There’s been a break from the baby diary after a long holiday with no internet, and when I got home I continued to abstain for a while.  But like all pleasurable things it was difficult to give it up for long.

Baby Swimming

The latest event for the baby is swimming lessons. He’s
been twice now and each time cried and been quite upset. We’re puzzled because
he enjoys his bath times, and he kicks in the bath, smiles, even laughs but swimming
is not a hit.  Maybe it’s because he gets dunked in the pool by the teacher, or because there are a lot of other babies crying, and it’s all a bit confusing. But apparently babies like swimming underwater.
Speaking of which (I’m reliably informed) the baby on the cover of Nirvana’s
Nevermind album is 20 years old now and was only paid $25 dollars. On the plus
side he’ll never be embarrassed by his parents getting out the family album.

Weaning

We’ve not tried many different foods yet, so far it’s
been purees of carrot & potato, apple & banana, Farley’s rusks and baby
rice. Dillon still prefers milk, formula or breastmilk. I’d like to get him off
‘the boob’ as night-times can be pretty tiring. But I’ll miss it when
breastfeeding stops. Not sure when but definitely before he can say “ham
sandwich”.

Eczema

Dillon gets a really bad rash on the back of his legs when he sits in his Bumbo chair – so he may have an allergy to latex. Or it may just be a baby thing. I’ve tried Sudocrem, then Diprobase, now hydrocortisone, which seems to be working.  Lots of baby have rashes and sensitive skin in general as they gradually get used to all the different things in the environment. Hopefully it will clear up by he’s 12, in time for teenage acne.

NCT

I’m a member of the National Childbirth Trust which provides antenatal classes for new parents-to-be, and is probably the best way to get to know people who are having children at the same time as you. We take it in turns to host monthly coffee mornings – or afternoons! It’s invaluable to
have other people going through something the same time you are and to share
your feelings of confusion, guilt, joy, and fatigue. The dads haven’t seen each
other since the mums were pregnant but I’m sure they’ll meet again.
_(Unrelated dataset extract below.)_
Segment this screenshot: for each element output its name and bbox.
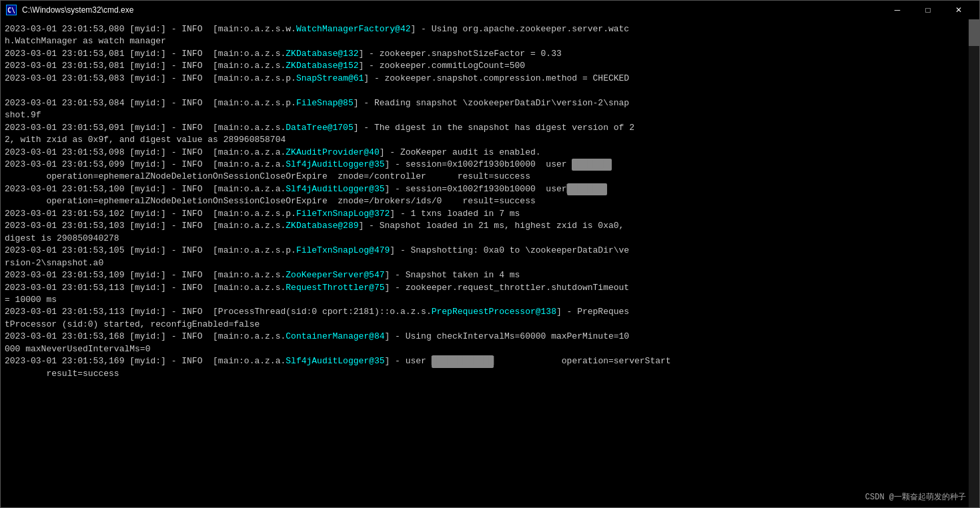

NCT classes really push breastfeeding and there is a lot to say on the subject – I wrote an article about the pros and cons vs formula here http://www.femalearts.com/node/49 – I think it is
difficult to breastfeed exclusively and take my hat off to anyone who’s managed
it.

Highchair

Was assembled today and Dillon sat proudly in his new
throne, played with his toy and ate his puree. It’s a Cosatto Noodle Zuton if
that means anything to anyone. It’s got different heights and vertical
settings, a big tray with different shape compartments, is big enough to
prevent the baby from knocking stuff off the table which he was doing before whenever
we had dinner. I’ve purchased a load of plastic glasses for me and hubbie, in
an attempt to avoid glass breakages.  I’m sure things will get worse the more mobile the baby gets and the house will slowly disintegrate (at the same time as my hair going grey and my husband’s
hair falling out). No one tells you how glamorous parenting is.

 

© Wendy Thomson 2011

Wendy Thomson is the editor of www.femalearts.com an online publication
which promotes women in the arts and in business.

Wendy's Baby Diary: 17 Weeks

Hi, I’m Wendy. I’m in my thirties and I have a 17-week-old baby called Dillon.

I’m going to keep a weekly blog on what’s been happening with Dillon, which will hopefully be helpful to anyone who’s pregnant or has a young baby themselves. And I’m also hoping that it will be a great record for him to read when he grows up – or possibly just plain embarrassing.  :o)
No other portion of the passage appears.